Fifteen years ago, many parents chose not to vaccinate their children because Andrew Wakefield linked vaccines to autism in a 1998 report in the Lancet. His work has since been discredited and he was stripped of his medical license, however many children in this era were never vaccinated. Young people aged 10 to 18 have been the hardest hit by the measles outbreak in Wales because they missed this key vaccine as infants.

Health officials are now concerned about the area of Gwent in Wales, where 84 measles cases have been reported since November. There are about 10,000 people aged 10 to 18 in Gwent that aren’t vaccinated for measles, mumps and rubella (MMR).

“It should be remembered that in 2011, we only saw 19 measles cases in the whole of Wales for the whole year,” Dr. Marion Lyons, the director of health protection for Public Health Wales states. “The 84 cases in Gwent are a huge concern to us and with 10,000 children still in need of vaccination, we are warning young people and parents not to be complacent just because they don’t live in the outbreak area.”

Since the outbreak began, more than 43,000 non-routine MMR vaccines have been given, reducing the number of unvaccinated children by 46%. However, 38,000 children in Wales remain unvaccinated, prompting concern among health officials about future outbreaks. Health officials have also estimated there are two million school children total in Britain who didn’t receive the vaccine when they were infants. A campaign was conducted earlier in the year to vaccinate one million of these children.

“It’s encouraging to see so many parents bringing their children for vaccination now who refused the vaccine in the past, and we must keep this up if we are going to see an end to the current outbreak and have the best chance of preventing more outbreaks in the future,” Dr.

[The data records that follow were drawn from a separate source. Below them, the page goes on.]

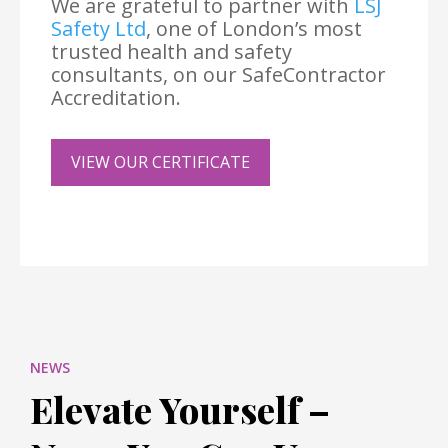
We are grateful to partner with
LSJ
Safety Ltd
, one of London’s most
trusted health and safety
consultants, on our SafeContractor
Accreditation.
VIEW OUR CERTIFICATE
NEWS
Elevate Yourself –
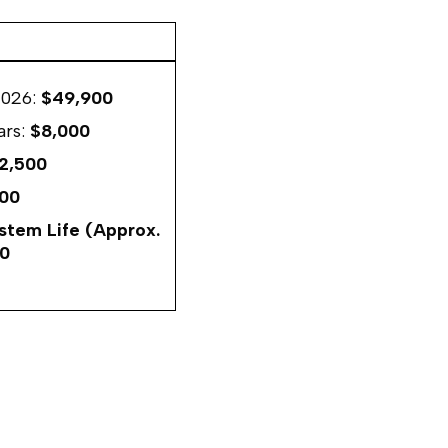
2026:
$49,900
ars:
$8,000
2,500
00
ystem Life (Approx.
50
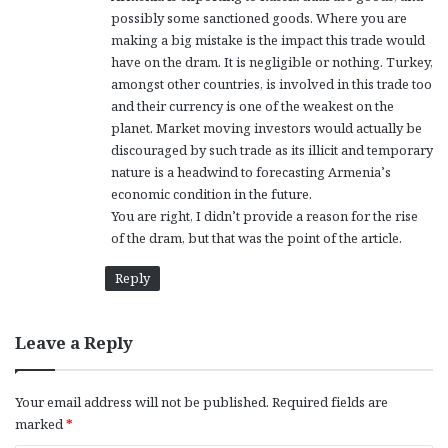
possibly some sanctioned goods. Where you are
making a big mistake is the impact this trade would
have on the dram. It is negligible or nothing. Turkey,
amongst other countries, is involved in this trade too
and their currency is one of the weakest on the
planet. Market moving investors would actually be
discouraged by such trade as its illicit and temporary
nature is a headwind to forecasting Armenia’s
economic condition in the future.
You are right, I didn’t provide a reason for the rise
of the dram, but that was the point of the article.
Reply
Leave a Reply
Your email address will not be published.
Required fields are
marked
*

Lyons continues.

MMR is administered in two doses, the first dose provides 90% protection and with both doses, there is 99% protection. Measles is highly contagious with a rash and fever, as well as feeling poorly. Complications can include blindness, severe diarrhea, ear infections, pneumonia, or in extreme cases, death.

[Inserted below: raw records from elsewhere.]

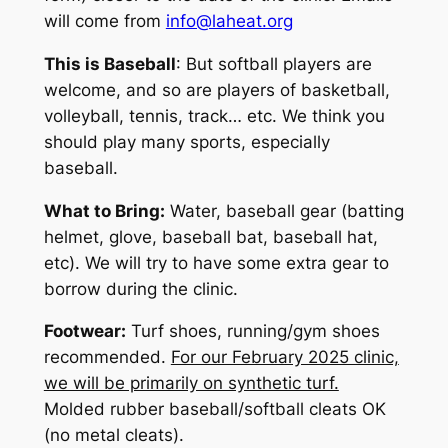
will come from
info@laheat.org
This is
Baseball
: But softball players are
welcome, and so are players of basketball,
volleyball, tennis, track… etc. We think you
should play many sports,
especially
baseball
.
What to Bring:
Water, baseball gear (batting
helmet, glove, baseball bat, baseball hat,
etc). We will try to have some extra gear to
borrow during the clinic.
Footwear:
Turf shoes, running/gym shoes
recommended.
For our February 2025 clinic,
we will be primarily on synthetic turf.
Molded rubber baseball/softball cleats OK
(no metal cleats).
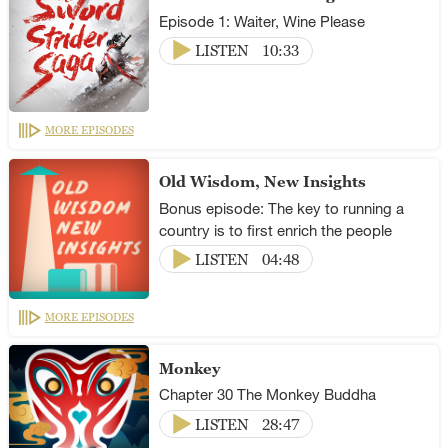
Episode 1: Waiter, Wine Please
LISTEN
10:33
MORE EPISODES
Old Wisdom, New Insights
Bonus episode: The key to running a
country is to first enrich the people
LISTEN
04:48
MORE EPISODES
Monkey
Chapter 30 The Monkey Buddha
LISTEN
28:47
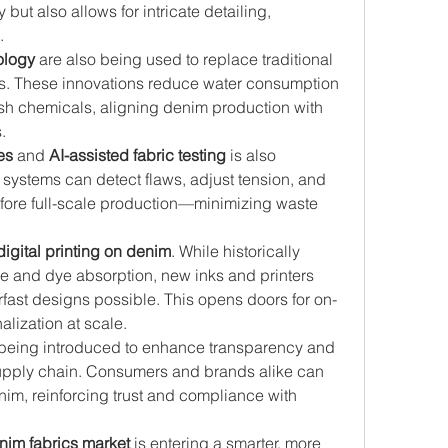
ut also allows for intricate detailing, 
.
ology
 are also being used to replace traditional 
. These innovations reduce water consumption 
sh chemicals, aligning denim production with 
.
es
 and 
AI-assisted fabric testing
 is also 
systems can detect flaws, adjust tension, and 
fore full-scale production—minimizing waste 
digital printing on denim
. While historically 
ture and dye absorption, new inks and printers 
fast designs possible. This opens doors for on-
ization at scale.
 being introduced to enhance transparency and 
supply chain. Consumers and brands alike can 
enim, reinforcing trust and compliance with 
nim fabrics market
 is entering a smarter, more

Dr. Sarah Wollaston is a former general practitioner and is a member of parliament representing Totnes, near Devon, where 30% of 5 year olds haven’t received both doses. With herd immunity, if 95% of children in a community are vaccinated the community is protected from outbreak. “The real ‘herd’ effect may be an unwarranted fear that vaccination is harmful or the belief that ‘natural’ methods like homeopathy can boost a child’s immunity and thereby offer a safe alternative to protect against that virus,” she explains.

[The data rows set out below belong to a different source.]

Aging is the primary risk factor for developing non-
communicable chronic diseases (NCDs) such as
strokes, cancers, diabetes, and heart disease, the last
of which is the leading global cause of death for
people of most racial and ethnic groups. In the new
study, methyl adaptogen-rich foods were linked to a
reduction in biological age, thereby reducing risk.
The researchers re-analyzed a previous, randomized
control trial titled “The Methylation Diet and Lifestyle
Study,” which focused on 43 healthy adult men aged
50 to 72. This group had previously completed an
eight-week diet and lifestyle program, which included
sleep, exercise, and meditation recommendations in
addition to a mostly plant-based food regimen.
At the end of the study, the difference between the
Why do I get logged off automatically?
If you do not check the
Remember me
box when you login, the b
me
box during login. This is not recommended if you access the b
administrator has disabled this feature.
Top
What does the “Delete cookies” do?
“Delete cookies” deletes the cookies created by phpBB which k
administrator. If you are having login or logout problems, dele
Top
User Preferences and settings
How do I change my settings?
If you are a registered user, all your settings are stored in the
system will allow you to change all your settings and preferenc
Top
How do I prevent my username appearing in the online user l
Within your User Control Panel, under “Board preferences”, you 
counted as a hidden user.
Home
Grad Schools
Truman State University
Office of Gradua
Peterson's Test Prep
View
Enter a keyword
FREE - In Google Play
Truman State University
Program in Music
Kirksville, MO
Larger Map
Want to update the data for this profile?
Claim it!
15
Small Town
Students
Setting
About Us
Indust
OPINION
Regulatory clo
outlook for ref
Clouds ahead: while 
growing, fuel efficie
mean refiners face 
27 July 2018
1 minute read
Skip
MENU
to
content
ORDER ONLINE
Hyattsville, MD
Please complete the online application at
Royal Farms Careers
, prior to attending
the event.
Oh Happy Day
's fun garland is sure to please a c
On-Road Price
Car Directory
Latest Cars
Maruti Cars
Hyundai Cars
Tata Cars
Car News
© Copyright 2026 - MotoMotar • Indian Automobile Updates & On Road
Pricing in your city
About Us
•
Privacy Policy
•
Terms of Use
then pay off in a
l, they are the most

“The MMR is a well-tested vaccine and offers protection against three of the most infectious childhood diseases,” Dr. Sam Barrell, a Brixham general practitioner states. “Measles is highly infectious and while most get over it quickly, for some it can have life-changing consequences.”

The tragic harm caused by Andrew Wakefield's fraudulent research continues to fuel vaccination fears and misinformation. It may take decades of education to undo this damage.